Wednesday morning I posted a long comment on the Bleader about the indignation currently being lavished by sports pages on Bruce Levenson and the tandem of Ray Rice and Roger Goodell. Sportswriters—though not all—love to kvetch. They love to fret over behavior that in their view is morally amiss. Their view is none too reliable thanks to their steamed-up glasses.
Rice and Goodell deserve more than indignation over the response of the second to the brutality of the first. They deserve anger. Football star Rice inexcusably punched out his fiancee in an elevator and the NFL commissioner inexcusably suspended him for two games. Pundits—come down on that misconduct with both feet!
But what Levenson deserves is coherent thought. As I observed in the earlier post, he didn’t get it Monday from the New York Times‘s William Rhoden, who ripped the principal owner of the Atlanta Hawks for the racism Rhoden perceived in an intraoffice email Levenson wrote in 2012 addressing the reluctance of Atlanta’s whites to buy season tickets. Rhoden’s critique was ridiculous; but what bothers me and makes me write again is that Wednesday’s Times carried a story about Levenson by another sports columnist, Harvey Araton, that is even shoddier. We can give Rhoden the benefit of the doubt: he was outraged and not thinking clearly. But Araton, with two more days to consider the matter, wasn’t outraged. He was just on automatic pilot.
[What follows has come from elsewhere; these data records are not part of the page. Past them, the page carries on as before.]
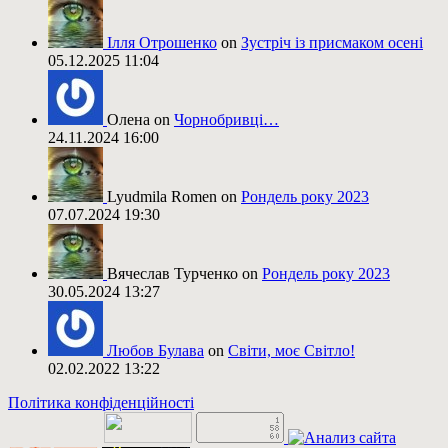
Ілля Отрошенко
on
Зустріч із присмаком осені
05.12.2025 11:04
Олена on
Чорнобривці…
24.11.2024 16:00
Lyudmila Romen on
Рондель року 2023
07.07.2024 19:30
Вячеслав Турченко on
Рондель року 2023
30.05.2024 13:27
Любов Булава
on
Світи, моє Світло!
02.02.2022 13:22
Політика конфіденційності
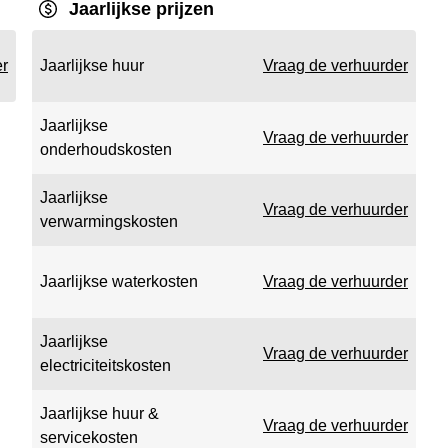
Jaarlijkse prijzen
er
Jaarlijkse huur
Vraag de verhuurder
Jaarlijkse
Vraag de verhuurder
onderhoudskosten
Jaarlijkse
Vraag de verhuurder
verwarmingskosten
Jaarlijkse waterkosten
Vraag de verhuurder
Jaarlijkse
Vraag de verhuurder
electriciteitskosten
Jaarlijkse huur &
Vraag de verhuurder
servicekosten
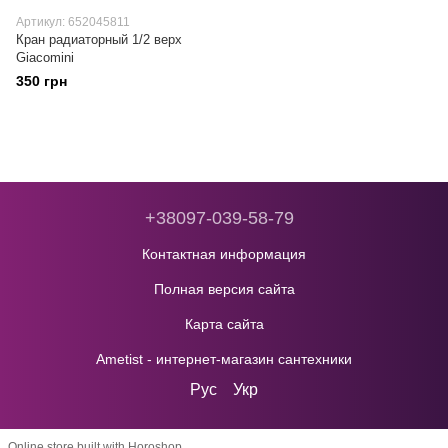
Артикул: 652045811
Кран радиаторный 1/2 верх
Giacomini
350 грн
+38097-039-58-79
Контактная информация
Полная версия сайта
Карта сайта
Ametist - интернет-магазин сантехники
Рус
Укр
Online store built with Horoshop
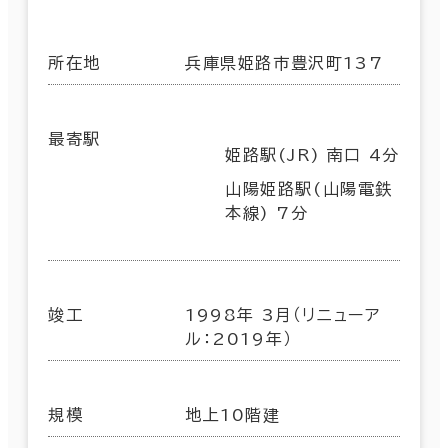
所在地
兵庫県姫路市豊沢町137
最寄駅
姫路駅(JR) 南口 4分
山陽姫路駅(山陽電鉄
本線) 7分
竣工
1998年 3月（リニューア
ル：2019年）
規模
地上10階建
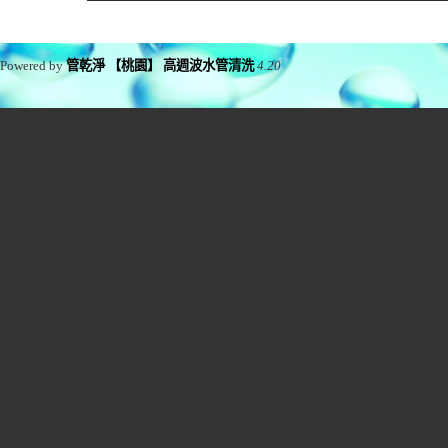
Powered by
管乾淨 【桃園】 高週波水管清洗
4.20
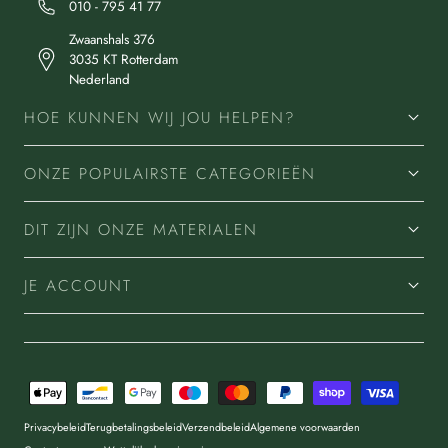
010 - 795 41 77
Zwaanshals 376
3035 KT Rotterdam
Nederland
HOE KUNNEN WIJ JOU HELPEN?
ONZE POPULAIRSTE CATEGORIEËN
DIT ZIJN ONZE MATERIALEN
JE ACCOUNT
Betaalmethoden
Privacybeleid
Terugbetalingsbeleid
Verzendbeleid
Algemene voorwaarden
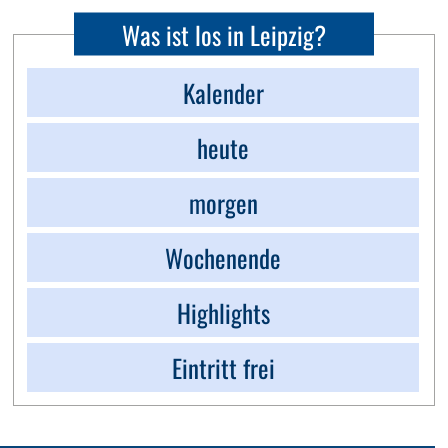
Was ist los in Leipzig?
Kalender
heute
morgen
Wochenende
Highlights
Eintritt frei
He began by calling the NBA a “racial tinderbox,” offering no evidence that this agglomeration of black and white athletes from the U.S., Canada, the Caribbean, South America, and Europe remotely is. And he said Larry Bird today might not get away with what he said ten years ago, which was that a few more white stars would be good for the white fan base. Today, Araton lamented, “nuance has become anathema in America.”
Araton probably told himself he was providing some. He conceded that juggling white and black players and white and black fans is a tricky business proposition that the NBA has managed with considerable success, despite outliers like Donald Sterling (the former LA Clippers owner caught on tape shooting his mouth off and quickly run out of the league).
But he couldn’t shake the idea that Levenson is the second coming of Sterling. It’s as if he was up on stage with an improv team: Rhoden (and others) had established the premise, which was that Levenson’s e-mail is racist, and it wasn’t Araton’s place to question it. So he didn’t. He went with the flow. And he concluded:
“Levenson would have had no problem if he had just written about broadening the Hawks’ fan base instead of degrading the part of that base he already had. It is one thing, and not a wrong thing, to make the case for more white fans to show up and fill your arena. It is another thing, a shameful thing, to say or suggest that in the process of expanding the tent, you would prefer that many already inside it just get the heck out.”
It is a wonderful feeling to call someone else’s conduct shameful. Your own body tingles with virtue. No mere soap can produce an effect that comes anywhere close. I envy Araton his satisfaction. Unfortunately, as often as I read the e-mail, I can’t find the place where Levenson degrades his African-American fan base and wishes a lot of those fans would go away. (He does say he wishes they’d cheer louder.) I guess anyone who can’t spot that passage must be part of the problem.
The problem I see is journalistic. It’s writers more predisposed to lecture miscreants than to make a case that what they did was wrong.